**TO DO**
The lines needed are those below that contain the word "Global"; copy each one.

**MATERIAL SHOWN**
= = = = =
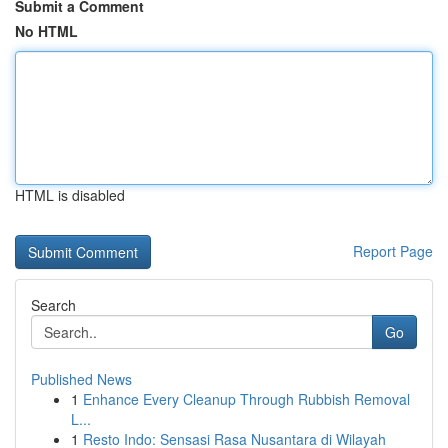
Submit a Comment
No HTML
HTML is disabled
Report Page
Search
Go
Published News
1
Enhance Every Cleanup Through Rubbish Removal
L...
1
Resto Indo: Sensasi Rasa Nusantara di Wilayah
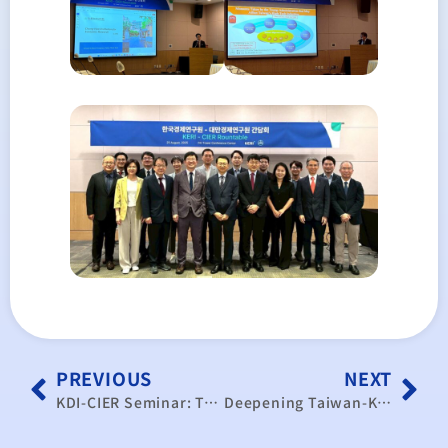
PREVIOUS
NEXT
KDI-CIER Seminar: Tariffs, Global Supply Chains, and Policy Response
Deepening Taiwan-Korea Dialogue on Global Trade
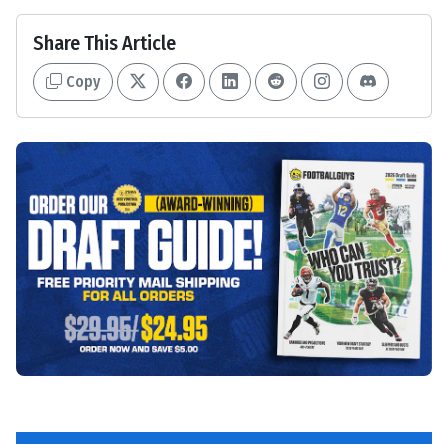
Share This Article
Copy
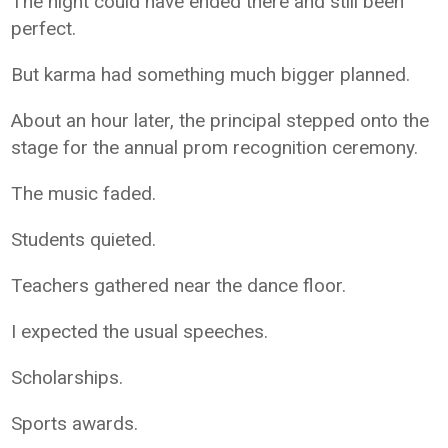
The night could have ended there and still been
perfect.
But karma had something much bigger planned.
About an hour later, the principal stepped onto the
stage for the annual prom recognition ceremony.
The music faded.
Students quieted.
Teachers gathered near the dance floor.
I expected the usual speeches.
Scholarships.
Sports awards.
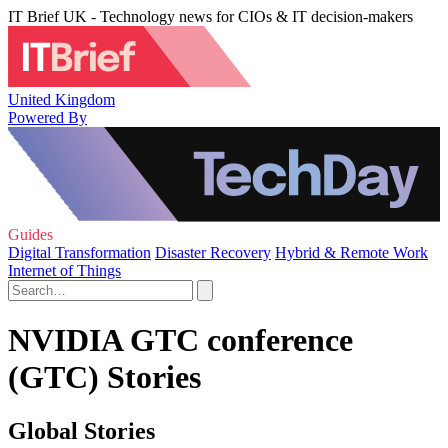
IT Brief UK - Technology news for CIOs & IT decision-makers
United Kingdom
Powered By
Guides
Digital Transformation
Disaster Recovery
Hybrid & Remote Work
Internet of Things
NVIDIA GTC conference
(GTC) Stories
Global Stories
= = = = =
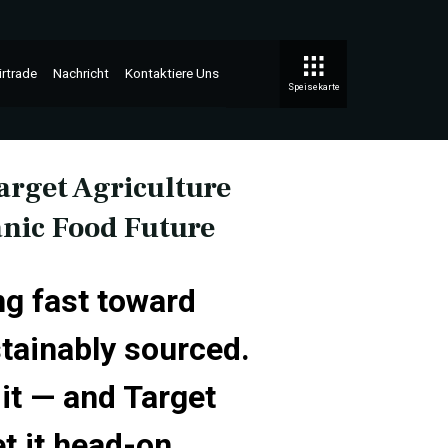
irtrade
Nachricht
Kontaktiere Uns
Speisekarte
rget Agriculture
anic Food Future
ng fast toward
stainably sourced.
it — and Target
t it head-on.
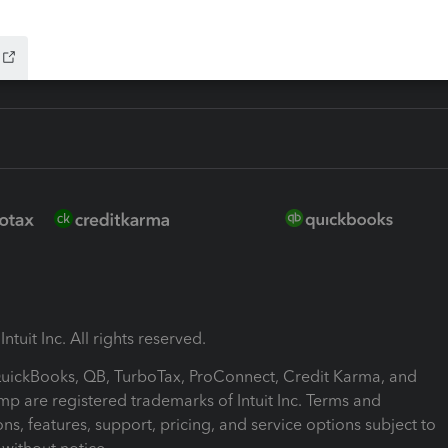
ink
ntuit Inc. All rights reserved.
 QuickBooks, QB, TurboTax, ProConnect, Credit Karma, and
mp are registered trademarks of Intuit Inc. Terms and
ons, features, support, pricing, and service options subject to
= = = = =
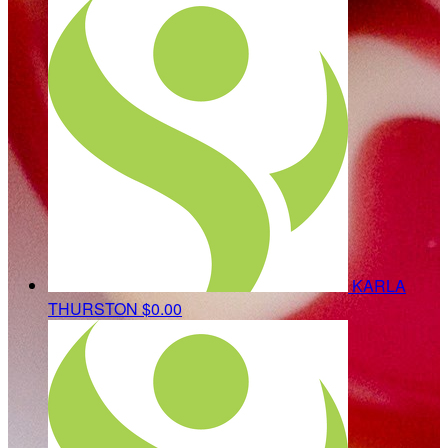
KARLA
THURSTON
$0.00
= = = = =
**YOUR RESPONSE**
KDI-CIER Seminar: Tariffs, Global Supply Chains, and Policy Response
Deepening Taiwan-Korea Dialogue on Global Trade
Global Stories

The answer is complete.